The taxpayer-funded National Science Foundation (NSF) is shelling out over $500,000 to the University of Michigan to fund research regarding whether female engineers are targeted with microaggressions by male engineers; and if so, whether those microaggressions have negative effects on female engineers.
The study’s premise is that engineering is stereotypically a masculine field, which would predictably lead to “microaggressions” toward the relatively few women who enter the field.

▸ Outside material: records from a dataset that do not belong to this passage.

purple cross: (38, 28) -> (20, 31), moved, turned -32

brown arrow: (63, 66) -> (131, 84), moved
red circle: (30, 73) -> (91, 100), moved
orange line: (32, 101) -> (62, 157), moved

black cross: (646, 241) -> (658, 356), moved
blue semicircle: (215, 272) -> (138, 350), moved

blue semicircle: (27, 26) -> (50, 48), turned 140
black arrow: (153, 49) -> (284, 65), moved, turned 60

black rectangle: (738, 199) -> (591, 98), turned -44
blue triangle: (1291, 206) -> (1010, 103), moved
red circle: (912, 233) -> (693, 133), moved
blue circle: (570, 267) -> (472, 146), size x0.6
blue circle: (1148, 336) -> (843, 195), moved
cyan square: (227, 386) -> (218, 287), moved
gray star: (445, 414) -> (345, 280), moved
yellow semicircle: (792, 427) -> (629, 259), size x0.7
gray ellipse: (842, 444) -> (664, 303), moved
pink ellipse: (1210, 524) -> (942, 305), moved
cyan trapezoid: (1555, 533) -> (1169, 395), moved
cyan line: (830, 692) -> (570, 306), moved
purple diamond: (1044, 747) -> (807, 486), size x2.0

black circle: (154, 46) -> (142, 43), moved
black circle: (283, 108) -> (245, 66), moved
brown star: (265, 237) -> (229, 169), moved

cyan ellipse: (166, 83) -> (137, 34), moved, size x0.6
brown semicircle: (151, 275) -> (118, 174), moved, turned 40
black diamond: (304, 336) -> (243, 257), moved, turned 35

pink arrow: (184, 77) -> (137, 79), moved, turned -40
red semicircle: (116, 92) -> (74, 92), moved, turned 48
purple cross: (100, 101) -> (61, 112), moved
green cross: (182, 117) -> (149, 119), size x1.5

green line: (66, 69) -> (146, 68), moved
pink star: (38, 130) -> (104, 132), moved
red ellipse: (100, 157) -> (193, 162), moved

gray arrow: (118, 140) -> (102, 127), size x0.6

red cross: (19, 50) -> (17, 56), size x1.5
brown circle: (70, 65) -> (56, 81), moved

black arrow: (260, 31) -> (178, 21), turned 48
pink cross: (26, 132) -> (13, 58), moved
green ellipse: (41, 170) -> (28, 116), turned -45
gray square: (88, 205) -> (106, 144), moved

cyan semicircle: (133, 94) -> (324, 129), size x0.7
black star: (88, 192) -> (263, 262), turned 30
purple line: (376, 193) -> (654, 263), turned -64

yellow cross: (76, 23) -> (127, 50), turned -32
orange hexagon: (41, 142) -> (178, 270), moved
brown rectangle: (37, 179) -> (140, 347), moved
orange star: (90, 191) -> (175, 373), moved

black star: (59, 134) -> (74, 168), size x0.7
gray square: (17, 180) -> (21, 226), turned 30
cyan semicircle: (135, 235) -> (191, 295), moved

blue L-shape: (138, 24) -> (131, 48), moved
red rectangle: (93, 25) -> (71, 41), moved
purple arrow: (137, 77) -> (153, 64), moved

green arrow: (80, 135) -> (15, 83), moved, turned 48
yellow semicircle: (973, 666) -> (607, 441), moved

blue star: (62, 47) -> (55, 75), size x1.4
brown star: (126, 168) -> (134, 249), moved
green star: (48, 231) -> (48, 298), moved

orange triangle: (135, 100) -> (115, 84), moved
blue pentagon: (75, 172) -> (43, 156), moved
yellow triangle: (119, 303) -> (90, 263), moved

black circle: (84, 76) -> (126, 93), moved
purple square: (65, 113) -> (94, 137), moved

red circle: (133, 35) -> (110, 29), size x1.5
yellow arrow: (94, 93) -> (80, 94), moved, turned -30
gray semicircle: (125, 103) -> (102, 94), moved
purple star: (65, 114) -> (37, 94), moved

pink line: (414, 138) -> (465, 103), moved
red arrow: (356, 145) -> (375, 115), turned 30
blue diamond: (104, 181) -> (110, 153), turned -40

“Because engineering is cast as a masculine field, women engineering students can experience subtle yet pervasive stereotypic messages in their learning environments that can negatively influence their experiences. This early stage research project will identify specific behavioral manifestations of gender stereotypes—microaggressions—and their cumulative effect on learning, performance, and persistence in introductory engineering course teamwork. Such microaggressions may cause the climate of the team to become less welcoming to women. The proposed research unites two areas of strong research interest (social science research on gender stereotypes and engineering education on teamwork and climate) to advance understanding of women’s underrepresentation in engineering as compared to men.”
The goal of their research project is “to identify and reliably measure microaggressions in both lab-based and classroom-based engineering student project teams.”
They want to find out whether female engineers’ exposure to these microaggressions “increases perceived stereotype threat and diminishes a sense of belonging…leading to a gender gap favoring men in the important engineering outcomes of learning, performance, and persistence.”
Researchers will videotape engineering students in an effort to identify the different types of microaggressions – “e.g., ignoring women’s contributions or assigning women to less important tasks.”
The NSF granted the University of Michigan $548,459 to study gender microaggressions in the engineering field over a three-year period. The study officially began in September of 2014, and it’s projected to conclude in August of 2017.